# REQUIREMENT
Restate all entries word for word, minus pictures.

-- DATA SECTION follows --

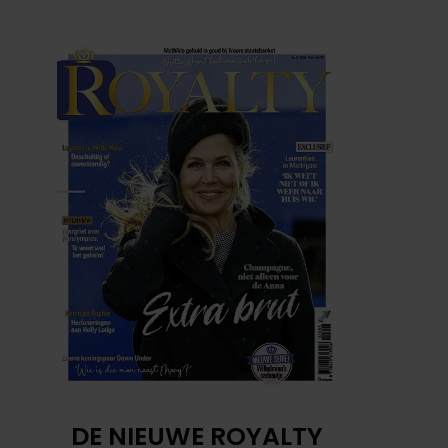
DE NIEUWE ROYALTY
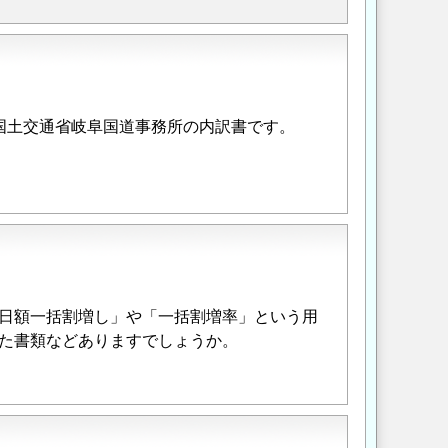
すか？国土交通省岐阜国道事務所の内訳書です。
日額一括割増し」や「一括割増率」という用
た書類などありますでしょうか。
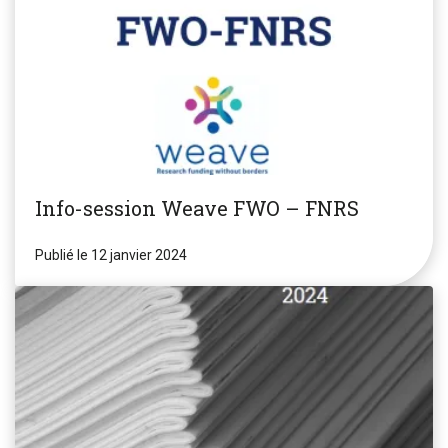
Info-session Weave FWO – FNRS
Publié le 12 janvier 2024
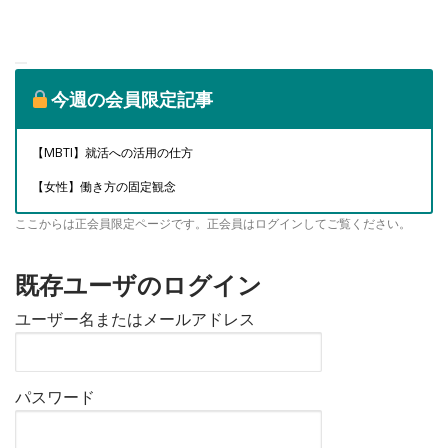
今週の会員限定記事
【MBTI】就活への活用の仕方
【女性】働き方の固定観念
ここからは正会員限定ページです。正会員はログインしてご覧ください。
既存ユーザのログイン
ユーザー名またはメールアドレス
パスワード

-- DATA SECTION concluded --

# RESULT FOR THIS EXERCISE
DE NIEUWE ROYALTY
すか？国土交通省岐阜国道事務所の内訳書です。
日額一括割増し」や「一括割増率」という用
た書類などありますでしょうか。
Info-session Weave FWO – FNRS
Publié le 12 janvier 2024
今週の会員限定記事
【MBTI】就活への活用の仕方
【女性】働き方の固定観念
ここからは正会員限定ページです。正会員はログインしてご覧ください。
既存ユーザのログイン
ユーザー名またはメールアドレス
パスワード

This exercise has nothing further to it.